Lavabit

dan@geer.org dan@geer.org
Thu Apr 17 13:48:30 PDT 2014


http://www.techweekeurope.co.uk/news/lavabit-snowden-appeal-lost-144112

Lavabit Loses Contempt Of Court Appeal

Failure to hand over encryption keys could land Lavabit founder Levison
with hefty fines
On April 17, 2014 by Thomas Brewster

Lavabit, the email service once used by whistleblower Edward
Snowden, has lost an appeal against a contempt of court ruling
that he delayed the US Government's attempts to gather information
by refusing to hand over encryption keys.  the email service,
which has since closed, was eventually forced to comply anyway.

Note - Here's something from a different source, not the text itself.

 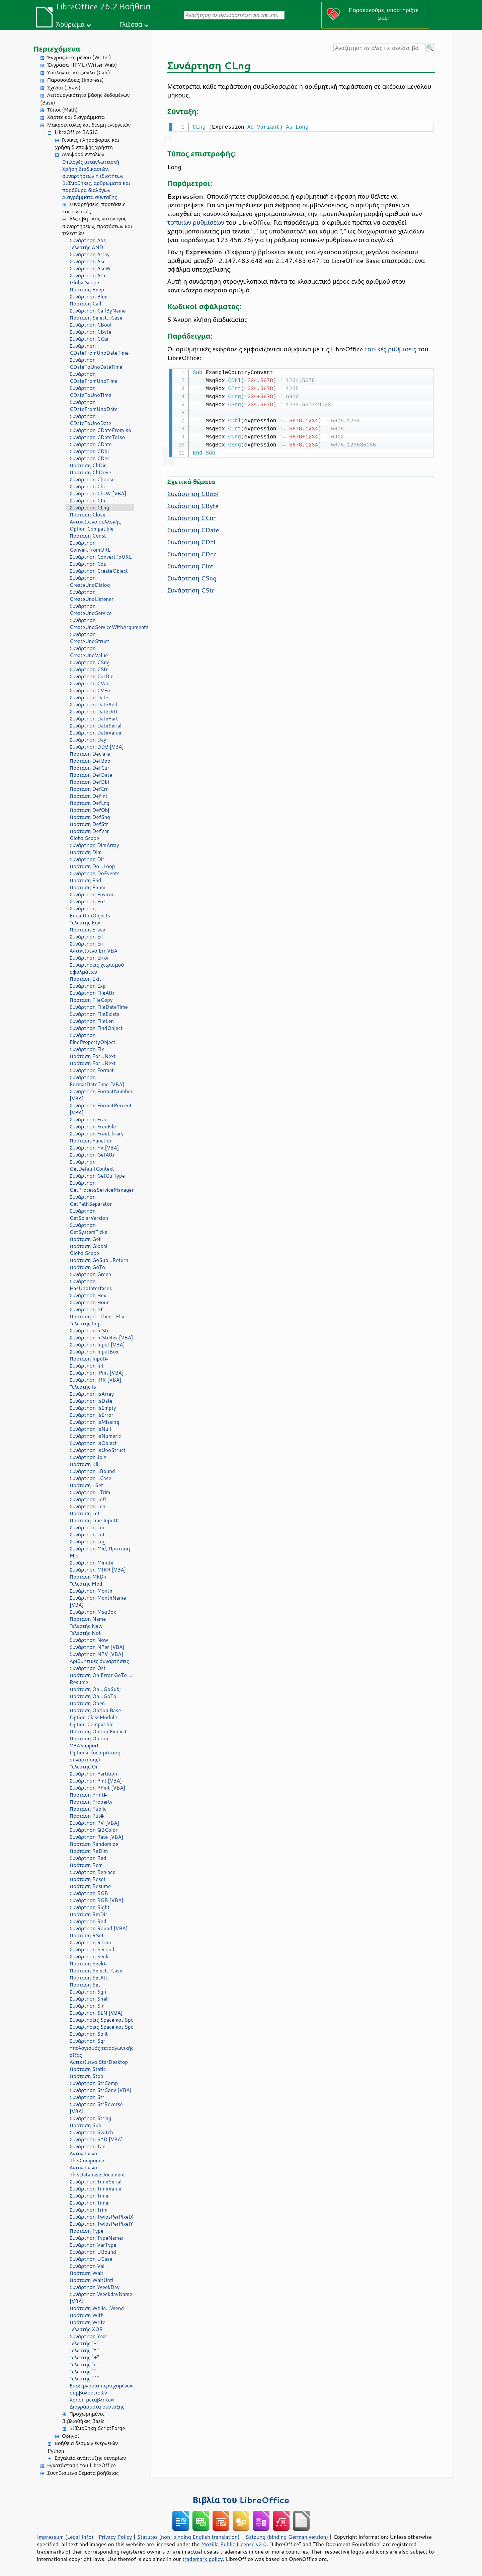 What do you see at coordinates (92, 1021) in the screenshot?
I see `Συνάρτηση FileLen` at bounding box center [92, 1021].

The US government asked for SSL keys to look at the metadata
(dates and other details of communications) for a specific Lavabit
user, believed to be Snowden, The service's founder Ladar Levison
at first refused, and when forced to comply, provided the keys
printed in a tiny typeface.

The court ruled that Lavabit had not followed correct procedures
in its initial hearings, and had not raised a specific challenge
to the district court's authority under the so-called "pen/trap
statute".  Levinson could now be fined for contempt.

"Levison's statement to the district court simply reflected his
personal angst over complying with the pen/trap order, not his
present appellate argument that questions whether the district
court possessed the authority to act at all," read a statement
from the fourth US circuit court of appeals Judge G Steven Agee.

"Arguments raised in a trial court must be specific and in line
with those raised on appeal."

The case stems back to June last year, when the US government
sought to acquire private keys for SSL encrypted traffic of a
specific Lavabit user, thought to be Snowden. Officials sought
to put a tap on the communications of that target to collect
metadata.

Levison, when approached by FBI officials, refused to hand over
the keys, which eventually led to the contempt of court charge.

According to the court filing denying his appeal, Levison suggested
he could provide the content the government was after, rather
than using their interception tools. The government decline the
offer, saying it needed real-time acquisition of the target's
data.

A device to intercept traffic was installed as part of the
pen/trap order, but could not gather usable information as the
encryption keys had not been provided.

Officials did eventually get the keys in August 2013, however.
"The government sought penalties of $5,000 a day until Lavabit
provided the encryption keys to the government. The district
court granted the motion for sanctions that day. Two days later,
Levison provided the keys to the government. By that time, six
weeks of data regarding the target had been lost," the court
ruling read.

Levison could now be fined thousands of dollars.